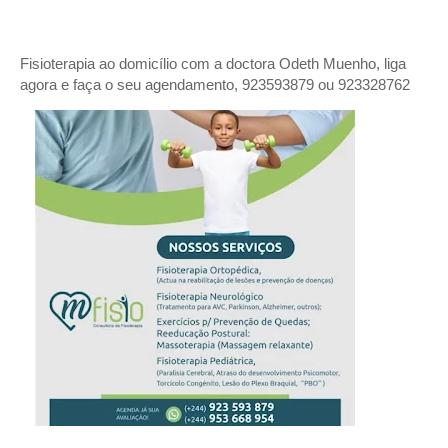
Fisioterapia ao domicílio com a doctora Odeth
Muenho, liga
agora e faça o seu agendamento, 923593879 ou 923328762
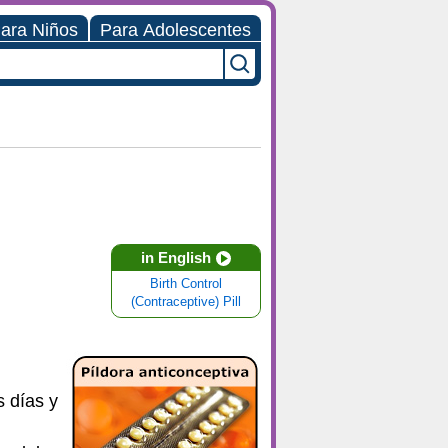
ara Niños
Para Adolescentes
in English
Birth Control
(Contraceptive) Pill
s días y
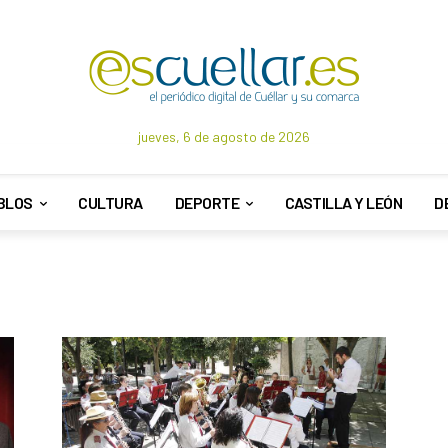
jueves, 6 de agosto de 2026
BLOS
CULTURA
DEPORTE
CASTILLA Y LEÓN
D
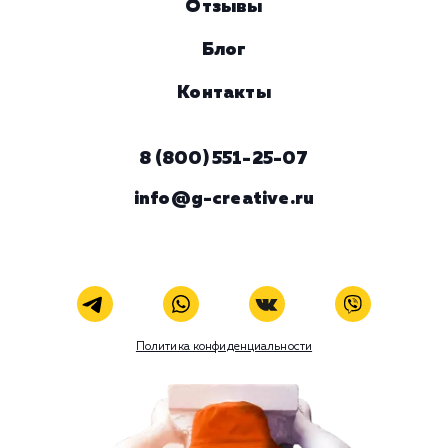
Комментарий
ЗАКАЗАТЬ УСЛУГУ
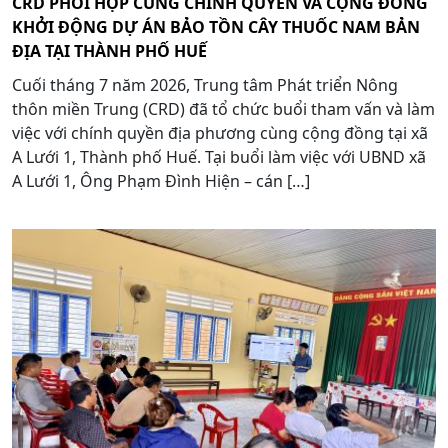
CRD PHỐI HỢP CÙNG CHÍNH QUYỀN VÀ CỘNG ĐỒNG
KHỞI ĐỘNG DỰ ÁN BẢO TỒN CÂY THUỐC NAM BẢN
ĐỊA TẠI THÀNH PHỐ HUẾ
Cuối tháng 7 năm 2026, Trung tâm Phát triển Nông
thôn miền Trung (CRD) đã tổ chức buổi tham vấn và làm
việc với chính quyền địa phương cùng cộng đồng tại xã
A Lưới 1, Thành phố Huế. Tại buổi làm việc với UBND xã
A Lưới 1, Ông Phạm Đình Hiện – cán […]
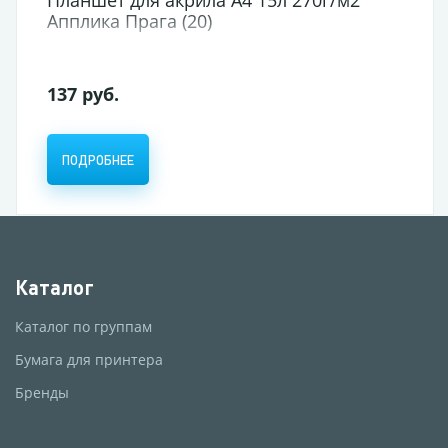
Апплика Прага (20)
137 руб.
ПОДРОБНЕЕ
Каталог
Каталог по группам
Бумага для принтера
Бренды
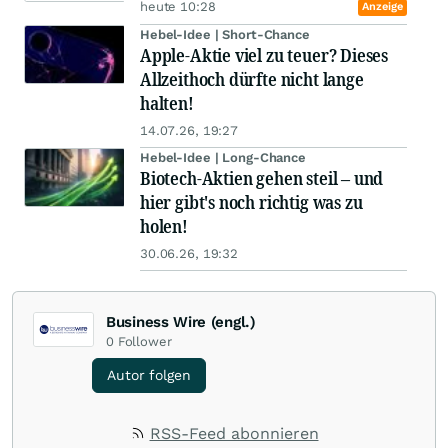
heute 10:28
Anzeige
Hebel-Idee | Short-Chance
Apple-Aktie viel zu teuer? Dieses
Allzeithoch dürfte nicht lange
halten!
14.07.26, 19:27
Hebel-Idee | Long-Chance
Biotech-Aktien gehen steil – und
hier gibt's noch richtig was zu
holen!
30.06.26, 19:32
Business Wire (engl.)
0
Follower
Autor folgen
RSS-Feed abonnieren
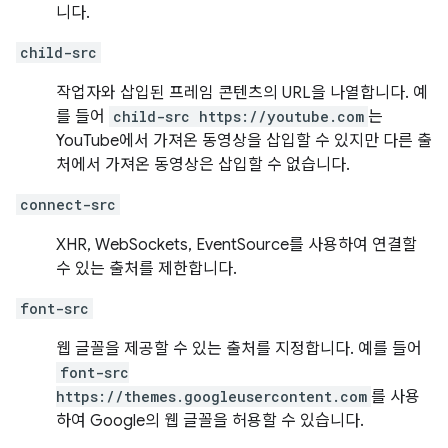
니다.
child-src
작업자와 삽입된 프레임 콘텐츠의 URL을 나열합니다. 예
를 들어
child-src https://youtube.com
는
YouTube에서 가져온 동영상을 삽입할 수 있지만 다른 출
처에서 가져온 동영상은 삽입할 수 없습니다.
connect-src
XHR, WebSockets, EventSource를 사용하여 연결할
수 있는 출처를 제한합니다.
font-src
웹 글꼴을 제공할 수 있는 출처를 지정합니다. 예를 들어
font-src
https://themes.googleusercontent.com
를 사용
하여 Google의 웹 글꼴을 허용할 수 있습니다.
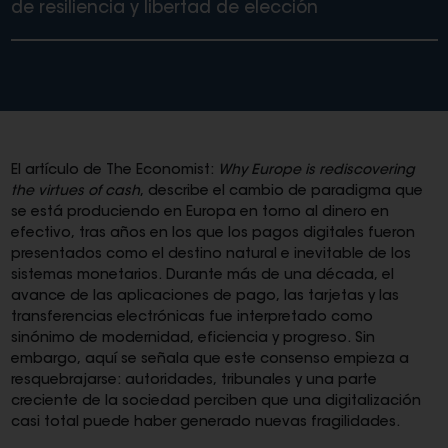
de resiliencia y libertad de elección
El artículo de The Economist:
Why Europe is rediscovering
the virtues of cash
, describe el cambio de paradigma que
se está produciendo en Europa en torno al dinero en
efectivo, tras años en los que los pagos digitales fueron
presentados como el destino natural e inevitable de los
sistemas monetarios. Durante más de una década, el
avance de las aplicaciones de pago, las tarjetas y las
transferencias electrónicas fue interpretado como
sinónimo de modernidad, eficiencia y progreso. Sin
embargo, aquí se señala que este consenso empieza a
resquebrajarse: autoridades, tribunales y una parte
creciente de la sociedad perciben que una digitalización
casi total puede haber generado nuevas fragilidades.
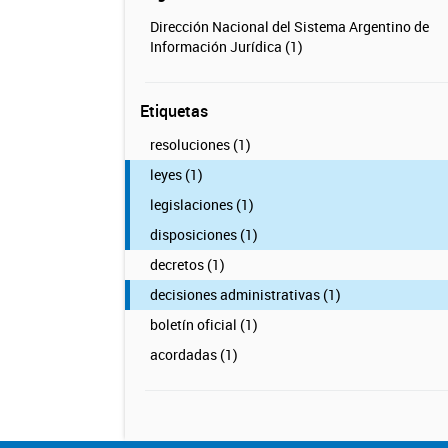
Dirección Nacional del Sistema Argentino de
Información Jurídica (1)
Etiquetas
resoluciones (1)
leyes (1)
legislaciones (1)
disposiciones (1)
decretos (1)
decisiones administrativas (1)
boletín oficial (1)
acordadas (1)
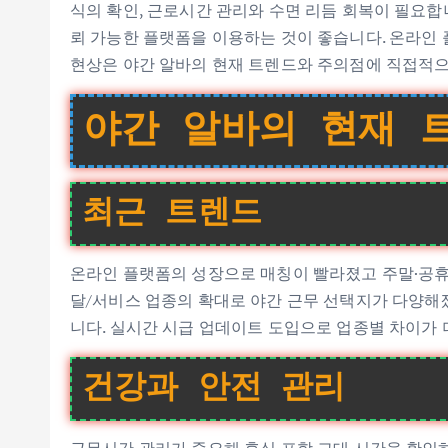
식의 확인, 근로시간 관리와 수면 리듬 회복이 필요합
뢰 가능한 플랫폼을 이용하는 것이 좋습니다. 온라인
현상은 야간 알바의 현재 트렌드와 주의점에 직접적으
야간 알바의 현재 
최근 트렌드
온라인 플랫폼의 성장으로 매칭이 빨라졌고 주말·공휴
달/서비스 업종의 확대로 야간 근무 선택지가 다양해졌
니다. 실시간 시급 업데이트 도입으로 업종별 차이가
건강과 안전 관리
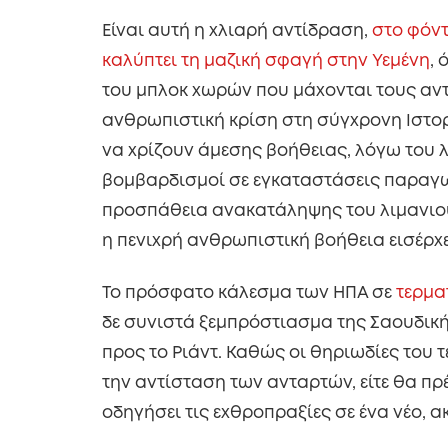
Είναι αυτή η χλιαρή αντίδραση,
στο φόντ
καλύπτει τη μαζική σφαγή στην Υεμένη
,
του μπλοκ χωρών που μάχονται τους αντά
ανθρωπιστική κρίση στη σύγχρονη Ιστορ
να χρίζουν άμεσης βοήθειας, λόγω του λ
βομβαρδισμοί σε εγκαταστάσεις παραγω
προσπάθεια ανακατάληψης του λιμανιού
η πενιχρή ανθρωπιστική βοήθεια εισέρχ
Το πρόσφατο κάλεσμα των ΗΠΑ σε
τερμα
δε συνιστά ξεμπρόστιασμα της Σαουδική
προς το Ριάντ. Καθώς οι θηριωδίες του 
την αντίσταση των ανταρτών, είτε θα πρέ
οδηγήσει τις εχθροπραξίες σε ένα νέο, α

════════

• _Requirement_
All of the entries need to be copied exactly, minus any pictures.

• _Your solution_
Fisioterapia ao domicílio com a doctora Odeth
Muenho, liga
agora e faça o seu agendamento, 923593879 ou 923328762
ara Niños
Para Adolescentes
in English
Birth Control
(Contraceptive) Pill
s días y
jueves, 6 de agosto de 2026
BLOS
CULTURA
DEPORTE
CASTILLA Y LEÓN
D
Комментарий
ЗАКАЗАТЬ УСЛУГУ
CRD PHỐI HỢP CÙNG CHÍNH QUYỀN VÀ CỘNG ĐỒNG
KHỞI ĐỘNG DỰ ÁN BẢO TỒN CÂY THUỐC NAM BẢN
ĐỊA TẠI THÀNH PHỐ HUẾ
Cuối tháng 7 năm 2026, Trung tâm Phát triển Nông
thôn miền Trung (CRD) đã tổ chức buổi tham vấn và làm
việc với chính quyền địa phương cùng cộng đồng tại xã
A Lưới 1, Thành phố Huế. Tại buổi làm việc với UBND xã
A Lưới 1, Ông Phạm Đình Hiện – cán […]
Апплика Прага (20)
137 руб.
ПОДРОБНЕЕ
Каталог
Каталог по группам
Бумага для принтера
Бренды
heute 10:28
Anzeige
Hebel-Idee | Short-Chance
Apple-Aktie viel zu teuer? Dieses
Allzeithoch dürfte nicht lange
halten!
14.07.26, 19:27
Hebel-Idee | Long-Chance
Biotech-Aktien gehen steil – und
hier gibt's noch richtig was zu
holen!
30.06.26, 19:32
Business Wire (engl.)
0
Follower
Autor folgen
RSS-Feed abonnieren
니다.
child-src
작업자와 삽입된 프레임 콘텐츠의 URL을 나열합니다. 예
를 들어
child-src https://youtube.com
는
YouTube에서 가져온 동영상을 삽입할 수 있지만 다른 출
처에서 가져온 동영상은 삽입할 수 없습니다.
connect-src
XHR, WebSockets, EventSource를 사용하여 연결할
수 있는 출처를 제한합니다.
font-src
웹 글꼴을 제공할 수 있는 출처를 지정합니다. 예를 들어
font-src
https://themes.googleusercontent.com
를 사용
하여 Google의 웹 글꼴을 허용할 수 있습니다.
de resiliencia y libertad de elección
El artículo de The Economist:
Why Europe is rediscovering
the virtues of cash
, describe el cambio de paradigma que
se está produciendo en Europa en torno al dinero en
efectivo, tras años en los que los pagos digitales fueron
presentados como el destino natural e inevitable de los
sistemas monetarios. Durante más de una década, el
avance de las aplicaciones de pago, las tarjetas y las
transferencias electrónicas fue interpretado como
sinónimo de modernidad, eficiencia y progreso. Sin
embargo, aquí se señala que este consenso empieza a
resquebrajarse: autoridades, tribunales y una parte
creciente de la sociedad perciben que una digitalización
casi total puede haber generado nuevas fragilidades.
Dirección Nacional del Sistema Argentino de
Información Jurídica (1)
Etiquetas
resoluciones (1)
leyes (1)
legislaciones (1)
disposiciones (1)
decretos (1)
decisiones administrativas (1)
boletín oficial (1)
acordadas (1)
식의 확인, 근로시간 관리와 수면 리듬 회복이 필요합
뢰 가능한 플랫폼을 이용하는 것이 좋습니다. 온라인
현상은 야간 알바의 현재 트렌드와 주의점에 직접적으
야간 알바의 현재 
최근 트렌드
온라인 플랫폼의 성장으로 매칭이 빨라졌고 주말·공휴
달/서비스 업종의 확대로 야간 근무 선택지가 다양해졌
니다. 실시간 시급 업데이트 도입으로 업종별 차이가
건강과 안전 관리
Είναι αυτή η χλιαρή αντίδραση,
στο φόντ
καλύπτει τη μαζική σφαγή στην Υεμένη
,
του μπλοκ χωρών που μάχονται τους αντά
ανθρωπιστική κρίση στη σύγχρονη Ιστορ
να χρίζουν άμεσης βοήθειας, λόγω του λ
βομβαρδισμοί σε εγκαταστάσεις παραγω
προσπάθεια ανακατάληψης του λιμανιού
η πενιχρή ανθρωπιστική βοήθεια εισέρχ
Το πρόσφατο κάλεσμα των ΗΠΑ σε
τερμα
δε συνιστά ξεμπρόστιασμα της Σαουδική
προς το Ριάντ. Καθώς οι θηριωδίες του 
την αντίσταση των ανταρτών, είτε θα πρέ
οδηγήσει τις εχθροπραξίες σε ένα νέο, α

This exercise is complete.